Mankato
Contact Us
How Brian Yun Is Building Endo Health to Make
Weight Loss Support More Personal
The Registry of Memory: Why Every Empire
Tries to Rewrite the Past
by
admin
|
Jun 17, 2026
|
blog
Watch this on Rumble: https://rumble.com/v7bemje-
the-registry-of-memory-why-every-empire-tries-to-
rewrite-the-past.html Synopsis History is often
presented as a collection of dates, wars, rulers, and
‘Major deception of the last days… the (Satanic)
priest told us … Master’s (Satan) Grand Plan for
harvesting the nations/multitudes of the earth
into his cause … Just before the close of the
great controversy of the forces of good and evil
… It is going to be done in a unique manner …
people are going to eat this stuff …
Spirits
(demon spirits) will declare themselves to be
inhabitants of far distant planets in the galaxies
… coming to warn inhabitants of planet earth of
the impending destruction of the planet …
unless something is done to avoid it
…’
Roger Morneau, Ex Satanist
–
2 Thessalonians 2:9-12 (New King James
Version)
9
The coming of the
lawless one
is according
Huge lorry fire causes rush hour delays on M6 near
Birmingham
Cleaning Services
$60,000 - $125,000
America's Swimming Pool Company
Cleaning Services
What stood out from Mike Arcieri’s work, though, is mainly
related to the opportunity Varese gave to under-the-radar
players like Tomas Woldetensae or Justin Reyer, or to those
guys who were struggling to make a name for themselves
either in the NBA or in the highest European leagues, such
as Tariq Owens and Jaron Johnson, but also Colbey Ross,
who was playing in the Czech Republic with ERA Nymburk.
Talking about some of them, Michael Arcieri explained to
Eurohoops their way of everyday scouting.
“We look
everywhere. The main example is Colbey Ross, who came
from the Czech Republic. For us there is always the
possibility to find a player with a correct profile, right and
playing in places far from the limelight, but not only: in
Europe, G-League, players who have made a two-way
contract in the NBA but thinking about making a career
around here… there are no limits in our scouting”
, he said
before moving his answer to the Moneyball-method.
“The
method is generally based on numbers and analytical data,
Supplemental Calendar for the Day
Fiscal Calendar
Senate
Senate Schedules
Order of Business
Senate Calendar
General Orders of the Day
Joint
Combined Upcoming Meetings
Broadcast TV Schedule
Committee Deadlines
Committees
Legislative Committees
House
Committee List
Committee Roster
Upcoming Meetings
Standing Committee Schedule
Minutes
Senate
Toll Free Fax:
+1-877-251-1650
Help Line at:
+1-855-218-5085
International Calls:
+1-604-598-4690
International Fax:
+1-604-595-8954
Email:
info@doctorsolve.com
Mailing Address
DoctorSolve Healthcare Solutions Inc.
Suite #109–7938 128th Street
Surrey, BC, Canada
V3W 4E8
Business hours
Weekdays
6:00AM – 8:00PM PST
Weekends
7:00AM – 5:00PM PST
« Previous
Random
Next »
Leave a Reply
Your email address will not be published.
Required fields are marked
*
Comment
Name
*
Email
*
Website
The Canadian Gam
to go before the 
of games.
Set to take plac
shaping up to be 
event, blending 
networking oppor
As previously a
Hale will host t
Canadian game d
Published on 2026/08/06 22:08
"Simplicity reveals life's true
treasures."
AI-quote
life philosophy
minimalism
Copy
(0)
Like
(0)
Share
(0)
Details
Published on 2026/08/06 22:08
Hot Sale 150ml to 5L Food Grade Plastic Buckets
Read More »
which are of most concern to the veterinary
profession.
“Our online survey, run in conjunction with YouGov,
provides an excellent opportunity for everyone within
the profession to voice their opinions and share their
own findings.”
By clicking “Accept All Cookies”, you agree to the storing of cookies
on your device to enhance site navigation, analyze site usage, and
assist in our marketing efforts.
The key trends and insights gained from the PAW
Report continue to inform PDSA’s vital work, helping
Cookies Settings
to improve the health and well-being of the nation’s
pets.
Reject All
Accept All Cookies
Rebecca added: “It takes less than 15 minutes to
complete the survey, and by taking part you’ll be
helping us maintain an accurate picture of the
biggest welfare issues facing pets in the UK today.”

To do: Could you copy out every line in the listing where the word "Committees" appears?

Worked solution:
Committees
Legislative Committees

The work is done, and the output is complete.